Sözün özü sadece İngilizce yetmez, ikinci bir yabancı dili de adam gibi öğrenmek zorundayız ve eğer bir bilim ya da felsefe ya da sanat alanında eğitim alıyorsak muhakkak anadilimizde almak zorundayız. Kelimeler olmadan düşünemeyiz. Bizim olmayan kelimelerle derinlikli hiçbir şey öğrenemeyiz, içselleştiremeyiz. En önemlisi, en kötüsü de yeni fikir yaratamayız.
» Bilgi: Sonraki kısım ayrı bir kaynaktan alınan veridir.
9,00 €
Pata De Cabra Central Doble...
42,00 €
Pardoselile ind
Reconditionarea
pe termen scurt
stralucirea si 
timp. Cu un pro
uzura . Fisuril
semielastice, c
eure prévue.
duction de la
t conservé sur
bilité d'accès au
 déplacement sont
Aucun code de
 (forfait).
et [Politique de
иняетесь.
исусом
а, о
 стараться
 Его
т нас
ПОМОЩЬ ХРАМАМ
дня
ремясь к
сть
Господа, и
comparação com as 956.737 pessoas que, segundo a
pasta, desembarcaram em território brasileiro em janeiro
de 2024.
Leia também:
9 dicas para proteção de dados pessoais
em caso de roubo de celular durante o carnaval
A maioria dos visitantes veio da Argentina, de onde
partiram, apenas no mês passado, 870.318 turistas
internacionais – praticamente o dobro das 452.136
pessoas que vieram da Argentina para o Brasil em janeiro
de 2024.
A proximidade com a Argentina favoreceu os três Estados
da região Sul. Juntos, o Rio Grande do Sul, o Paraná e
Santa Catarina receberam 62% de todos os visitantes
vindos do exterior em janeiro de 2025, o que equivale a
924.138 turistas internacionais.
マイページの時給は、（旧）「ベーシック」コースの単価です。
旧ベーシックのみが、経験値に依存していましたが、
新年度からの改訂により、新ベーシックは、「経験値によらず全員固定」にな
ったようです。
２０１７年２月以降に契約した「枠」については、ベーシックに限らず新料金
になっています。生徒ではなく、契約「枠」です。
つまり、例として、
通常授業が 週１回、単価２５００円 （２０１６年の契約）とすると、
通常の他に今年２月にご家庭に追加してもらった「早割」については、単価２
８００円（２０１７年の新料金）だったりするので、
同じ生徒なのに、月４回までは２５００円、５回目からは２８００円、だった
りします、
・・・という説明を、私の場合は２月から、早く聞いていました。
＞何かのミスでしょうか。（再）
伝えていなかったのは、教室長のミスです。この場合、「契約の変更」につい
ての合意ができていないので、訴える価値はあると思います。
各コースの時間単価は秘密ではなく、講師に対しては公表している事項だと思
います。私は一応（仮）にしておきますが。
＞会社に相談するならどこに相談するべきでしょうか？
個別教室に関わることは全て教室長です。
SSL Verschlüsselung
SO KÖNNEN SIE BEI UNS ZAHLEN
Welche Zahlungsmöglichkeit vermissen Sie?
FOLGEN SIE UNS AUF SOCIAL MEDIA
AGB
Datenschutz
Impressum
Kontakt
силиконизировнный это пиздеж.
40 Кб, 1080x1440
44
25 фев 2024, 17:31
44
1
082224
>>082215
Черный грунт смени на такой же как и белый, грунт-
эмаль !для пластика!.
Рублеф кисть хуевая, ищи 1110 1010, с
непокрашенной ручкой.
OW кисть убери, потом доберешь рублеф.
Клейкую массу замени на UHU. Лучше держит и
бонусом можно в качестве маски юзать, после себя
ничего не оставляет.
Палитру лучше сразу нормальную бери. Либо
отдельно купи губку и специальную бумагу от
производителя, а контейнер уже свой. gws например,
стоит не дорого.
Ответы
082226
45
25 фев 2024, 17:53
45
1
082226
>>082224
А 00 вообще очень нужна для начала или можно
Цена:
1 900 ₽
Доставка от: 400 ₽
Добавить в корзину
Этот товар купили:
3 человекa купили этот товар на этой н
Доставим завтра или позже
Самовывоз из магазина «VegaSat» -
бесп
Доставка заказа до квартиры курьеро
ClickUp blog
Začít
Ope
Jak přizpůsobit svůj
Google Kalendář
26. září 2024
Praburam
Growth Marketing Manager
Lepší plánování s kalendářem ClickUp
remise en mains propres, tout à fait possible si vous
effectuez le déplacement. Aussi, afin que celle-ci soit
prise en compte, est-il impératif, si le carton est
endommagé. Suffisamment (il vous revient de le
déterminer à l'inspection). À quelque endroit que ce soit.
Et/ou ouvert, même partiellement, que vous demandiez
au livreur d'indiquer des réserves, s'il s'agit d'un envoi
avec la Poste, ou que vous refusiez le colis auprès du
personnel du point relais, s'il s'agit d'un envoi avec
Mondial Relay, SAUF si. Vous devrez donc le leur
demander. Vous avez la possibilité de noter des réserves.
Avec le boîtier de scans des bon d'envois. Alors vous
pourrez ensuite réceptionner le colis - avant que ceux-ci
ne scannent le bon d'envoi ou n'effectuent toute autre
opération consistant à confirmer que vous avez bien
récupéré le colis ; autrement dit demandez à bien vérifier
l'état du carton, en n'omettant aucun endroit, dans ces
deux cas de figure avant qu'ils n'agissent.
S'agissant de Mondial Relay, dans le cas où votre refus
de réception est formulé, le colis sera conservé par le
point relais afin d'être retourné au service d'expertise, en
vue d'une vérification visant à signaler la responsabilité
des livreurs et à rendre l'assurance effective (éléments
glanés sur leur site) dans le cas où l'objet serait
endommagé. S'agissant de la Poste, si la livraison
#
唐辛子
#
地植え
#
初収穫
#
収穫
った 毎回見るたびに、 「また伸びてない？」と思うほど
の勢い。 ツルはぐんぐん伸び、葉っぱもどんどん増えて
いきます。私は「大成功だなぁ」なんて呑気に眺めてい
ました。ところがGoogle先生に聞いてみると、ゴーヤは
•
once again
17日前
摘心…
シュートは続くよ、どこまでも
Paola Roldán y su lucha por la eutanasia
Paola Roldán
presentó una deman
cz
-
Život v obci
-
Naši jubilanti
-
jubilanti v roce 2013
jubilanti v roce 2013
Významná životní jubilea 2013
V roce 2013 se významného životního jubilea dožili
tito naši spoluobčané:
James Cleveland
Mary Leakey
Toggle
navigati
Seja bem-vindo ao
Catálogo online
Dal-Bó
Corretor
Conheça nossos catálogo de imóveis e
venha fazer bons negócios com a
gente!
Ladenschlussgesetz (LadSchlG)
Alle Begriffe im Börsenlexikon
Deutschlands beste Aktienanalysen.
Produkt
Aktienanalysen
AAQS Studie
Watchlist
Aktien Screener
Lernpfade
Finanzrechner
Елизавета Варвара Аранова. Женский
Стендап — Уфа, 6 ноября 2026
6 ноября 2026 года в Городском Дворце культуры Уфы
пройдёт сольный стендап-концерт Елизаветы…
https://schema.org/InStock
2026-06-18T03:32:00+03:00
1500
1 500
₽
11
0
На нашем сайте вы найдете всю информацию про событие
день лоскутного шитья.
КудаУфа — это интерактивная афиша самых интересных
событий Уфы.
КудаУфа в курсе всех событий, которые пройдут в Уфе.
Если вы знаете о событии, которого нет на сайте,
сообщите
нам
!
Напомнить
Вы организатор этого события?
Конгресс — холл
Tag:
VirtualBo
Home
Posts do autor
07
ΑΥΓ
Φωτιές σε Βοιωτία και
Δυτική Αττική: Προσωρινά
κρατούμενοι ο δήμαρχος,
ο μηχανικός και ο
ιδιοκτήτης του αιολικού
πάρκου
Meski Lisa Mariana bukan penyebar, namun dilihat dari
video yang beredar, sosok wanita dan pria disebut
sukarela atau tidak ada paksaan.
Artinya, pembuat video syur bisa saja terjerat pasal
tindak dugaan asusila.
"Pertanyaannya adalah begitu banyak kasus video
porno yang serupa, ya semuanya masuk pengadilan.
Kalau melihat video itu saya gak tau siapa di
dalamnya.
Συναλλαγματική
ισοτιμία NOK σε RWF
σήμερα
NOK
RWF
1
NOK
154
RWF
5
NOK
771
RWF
Tanıdık geldi mi? İşte Türkiye’nin hali.

 

Yeni fikir yaratacak entelektüelleri siz sürekli yabancı dille eğitim yapan yerlere kürelerseniz işte maalesef bu makus talihi yaşarız. İthal kavramlar, ithal fikirler, alıntı paragraflarla entelektüel olunan bir memlekette yaşarsınız. Az evvel aramızdaki sohbette düşünerek keşfetmenin okuyarak öğrenmeye göre ne kadar havalı olduğundan bahsettiniz, gerçekten öyledir. Bunun için çok sağlam bir dil yetisi lazım. Ben özellikle gençlere Osmanlı Türkçesini öğrenmelerini tavsiye ediyorum, hem yazma hem okuma. En az bir yabancı dil, İngilizce başta olmak üzere, onun dışında bir yabancı dil daha tavsiye ediyorum. Bunlar öğrenilmeye başlayınca zihin acayip genişliyor. Lütfen evde deneyiniz efendim. Dil öğrenmek çok kolay bir şeydir. Ama yabancı dilde eğitim yapmak da bunun en kötü yoludur, onun da hemen altını çizerek bir daha belirteyim.